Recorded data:
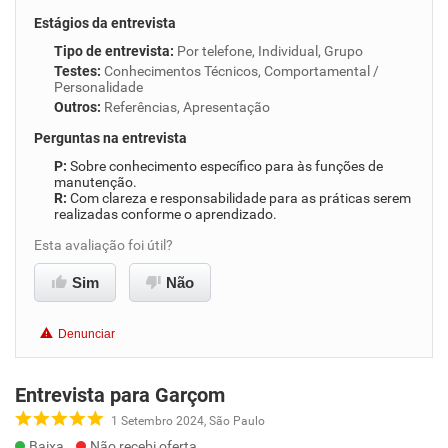
Estágios da entrevista
Tipo de entrevista
:
Por telefone, Individual, Grupo
Testes
:
Conhecimentos Técnicos, Comportamental /
Personalidade
Outros
:
Referências, Apresentação
Perguntas na entrevista
Sobre conhecimento específico para às funções de
manutenção.
Com clareza e responsabilidade para as práticas serem
realizadas conforme o aprendizado.
Esta avaliação foi útil?
Sim
Não
Denunciar
Entrevista para Garçom
1 Setembro 2024, São Paulo
Baixa
Não recebi oferta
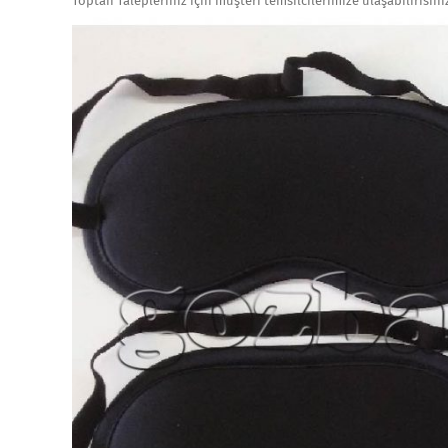
Toptan Talepleriniz için müşteri temsilcilerimize ulaşabilirisini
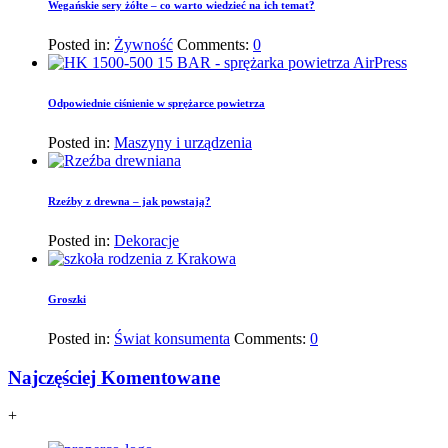
Wegańskie sery żółte – co warto wiedzieć na ich temat?
Posted in:
Żywność
Comments:
0
Odpowiednie ciśnienie w sprężarce powietrza
Posted in:
Maszyny i urządzenia
Rzeźby z drewna – jak powstają?
Posted in:
Dekoracje
Groszki
Posted in:
Świat konsumenta
Comments:
0
Najczęściej Komentowane
+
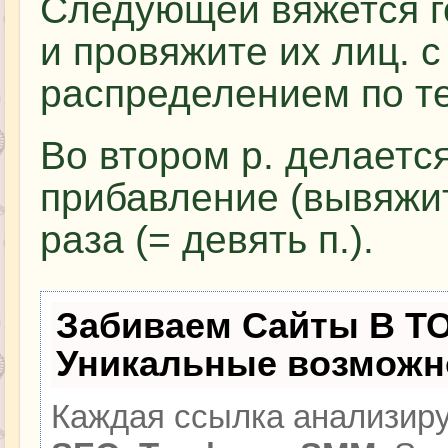
Следующей вяжется го
и провяжите их лиц. 
распределением по т
Во втором р. делается
прибавление (вывяжите
раза (= девять п.).
Забиваем Сайты В Т
Уникальные возможн
Каждая ссылка анализиру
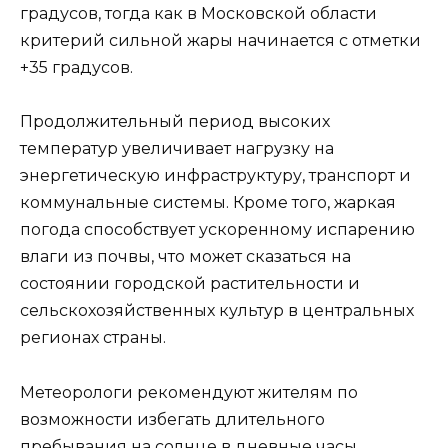
градусов, тогда как в Московской области
критерий сильной жары начинается с отметки
+35 градусов.
Продолжительный период высоких
температур увеличивает нагрузку на
энергетическую инфраструктуру, транспорт и
коммунальные системы. Кроме того, жаркая
погода способствует ускоренному испарению
влаги из почвы, что может сказаться на
состоянии городской растительности и
сельскохозяйственных культур в центральных
регионах страны.
Метеорологи рекомендуют жителям по
возможности избегать длительного
пребывания на солнце в дневные часы,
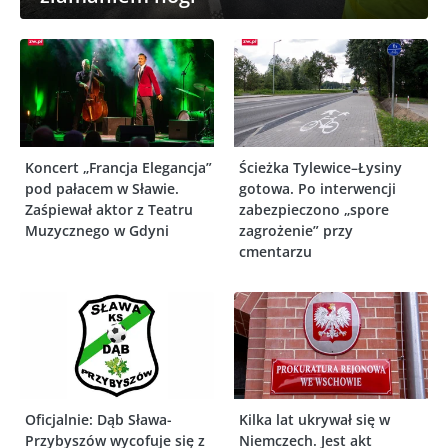
Koncert „Francja Elegancja”
Ścieżka Tylewice–Łysiny
pod pałacem w Sławie.
gotowa. Po interwencji
Zaśpiewał aktor z Teatru
zabezpieczono „spore
Muzycznego w Gdyni
zagrożenie” przy
cmentarzu
Oficjalnie: Dąb Sława-
Kilka lat ukrywał się w
Przybyszów wycofuje się z
Niemczech. Jest akt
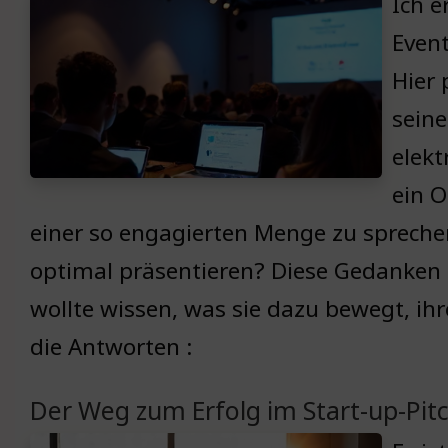
Ich e
Event
Hier
sein
elekt
ein O
einer so engagierten Menge zu sprechen
optimal präsentieren? Diese Gedanken 
wollte wissen, was sie dazu bewegt, ih
die Antworten :
Der Weg zum Erfolg im Start-up-Pit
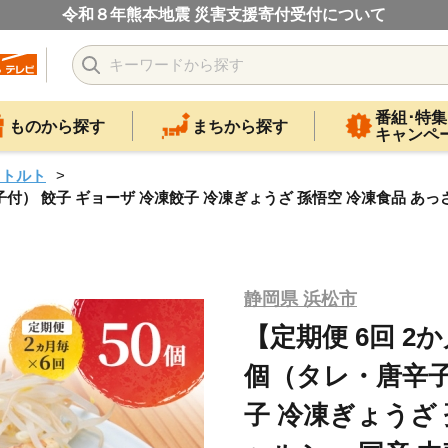
令和８年熊本地震 災害支援寄付受付について
番組･特集
ものから探す
まちから探す
キャンペ
レトルト
付） 餃子 ギョーザ 冷凍餃子 冷凍ぎょうざ 孫悟空 冷凍食品 あっさ
静岡県 浜松市
【定期便 6回 2
個（タレ・唐辛子
子 冷凍ぎょうざ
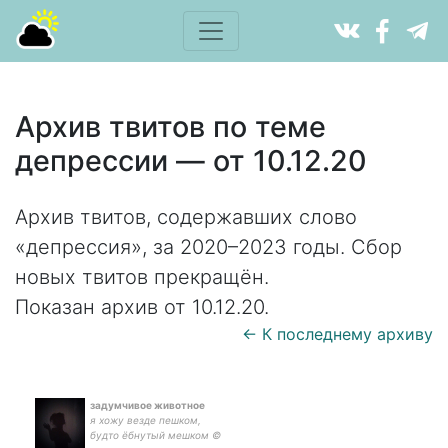
Архив твитов по теме
депрессии — от 10.12.20
Архив твитов, содержавших слово
«депрессия», за 2020–2023 годы. Сбор
новых твитов прекращён.
Показан архив от 10.12.20.
← К последнему архиву
задумчивое животное
я хожу везде пешком,
будто ёбнутый мешком ©️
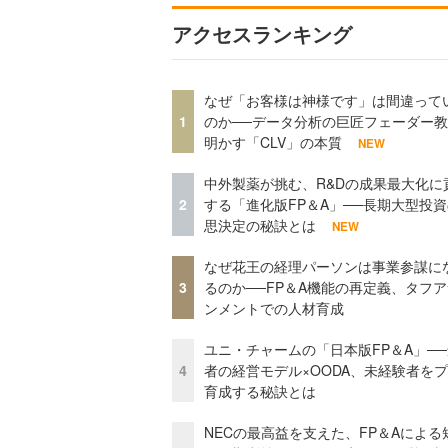
アクセスランキング
なぜ「お客様は神様です」は間違って
1
のか──データ分析の巨匠フェーダー
明かす「CLV」の本質
NEW
中外製薬が挑む、R&Dの成果最大化に
2
する「進化版FP＆A」──長期大型投
思決定の秘訣とは
NEW
なぜ花王の経理パーソンは事業参謀に
3
るのか──FP＆A機能の再定義、タフ
ンメントでの人材育成
ユニ・チャームの「日本版FP＆A」─
4
者の経営モデル×OODA、未経験者を
育成する秘訣とは
NECの最高益を支えた、FP＆Aによる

▸ About this exercise
From the first line to the last, set down the records word for word and drop the images.

▸ Your response
Estágios da entrevista
Tipo de entrevista
:
Por telefone, Individual, Grupo
Testes
:
Conhecimentos Técnicos, Comportamental /
Personalidade
Outros
:
Referências, Apresentação
Perguntas na entrevista
Sobre conhecimento específico para às funções de
manutenção.
Com clareza e responsabilidade para as práticas serem
realizadas conforme o aprendizado.
Esta avaliação foi útil?
Sim
Não
Denunciar
Entrevista para Garçom
1 Setembro 2024, São Paulo
Baixa
Não recebi oferta
Toptan Talepleriniz için müşteri temsilcilerimize ulaşabilirisini
Wegańskie sery żółte – co warto wiedzieć na ich temat?
Posted in:
Żywność
Comments:
0
Odpowiednie ciśnienie w sprężarce powietrza
Posted in:
Maszyny i urządzenia
Rzeźby z drewna – jak powstają?
Posted in:
Dekoracje
Groszki
Posted in:
Świat konsumenta
Comments:
0
Najczęściej Komentowane
+
Следующей вяжется го
и провяжите их лиц. 
распределением по т
Во втором р. делается
прибавление (вывяжите
раза (= девять п.).
Забиваем Сайты В Т
Уникальные возможн
Каждая ссылка анализиру
градусов, тогда как в Московской области
критерий сильной жары начинается с отметки
+35 градусов.
Продолжительный период высоких
температур увеличивает нагрузку на
энергетическую инфраструктуру, транспорт и
коммунальные системы. Кроме того, жаркая
погода способствует ускоренному испарению
влаги из почвы, что может сказаться на
состоянии городской растительности и
сельскохозяйственных культур в центральных
регионах страны.
Метеорологи рекомендуют жителям по
возможности избегать длительного
пребывания на солнце в дневные часы,
Koncert „Francja Elegancja”
Ścieżka Tylewice–Łysiny
pod pałacem w Sławie.
gotowa. Po interwencji
Zaśpiewał aktor z Teatru
zabezpieczono „spore
Muzycznego w Gdyni
zagrożenie” przy
cmentarzu
Oficjalnie: Dąb Sława-
Kilka lat ukrywał się w
Przybyszów wycofuje się z
Niemczech. Jest akt
Ich e
Event
Hier
sein
elekt
ein O
einer so engagierten Menge zu sprechen
optimal präsentieren? Diese Gedanken 
wollte wissen, was sie dazu bewegt, ih
die Antworten :
Der Weg zum Erfolg im Start-up-Pit
令和８年熊本地震 災害支援寄付受付について
番組･特集
ものから探す
まちから探す
キャンペ
レトルト
付） 餃子 ギョーザ 冷凍餃子 冷凍ぎょうざ 孫悟空 冷凍食品 あっさ
静岡県 浜松市
【定期便 6回 2
個（タレ・唐辛子
子 冷凍ぎょうざ
Архив твитов по теме
депрессии — от 10.12.20
Архив твитов, содержавших слово
«депрессия», за 2020–2023 годы. Сбор
новых твитов прекращён.
Показан архив от 10.12.20.
← К последнему архиву
задумчивое животное
я хожу везде пешком,
будто ёбнутый мешком ©️
アクセスランキング
なぜ「お客様は神様です」は間違って
1
のか──データ分析の巨匠フェーダー
明かす「CLV」の本質
NEW
中外製薬が挑む、R&Dの成果最大化に
2
する「進化版FP＆A」──長期大型投
思決定の秘訣とは
NEW
なぜ花王の経理パーソンは事業参謀に
3
るのか──FP＆A機能の再定義、タフ
ンメントでの人材育成
ユニ・チャームの「日本版FP＆A」─
4
者の経営モデル×OODA、未経験者を
育成する秘訣とは
NECの最高益を支えた、FP＆Aによる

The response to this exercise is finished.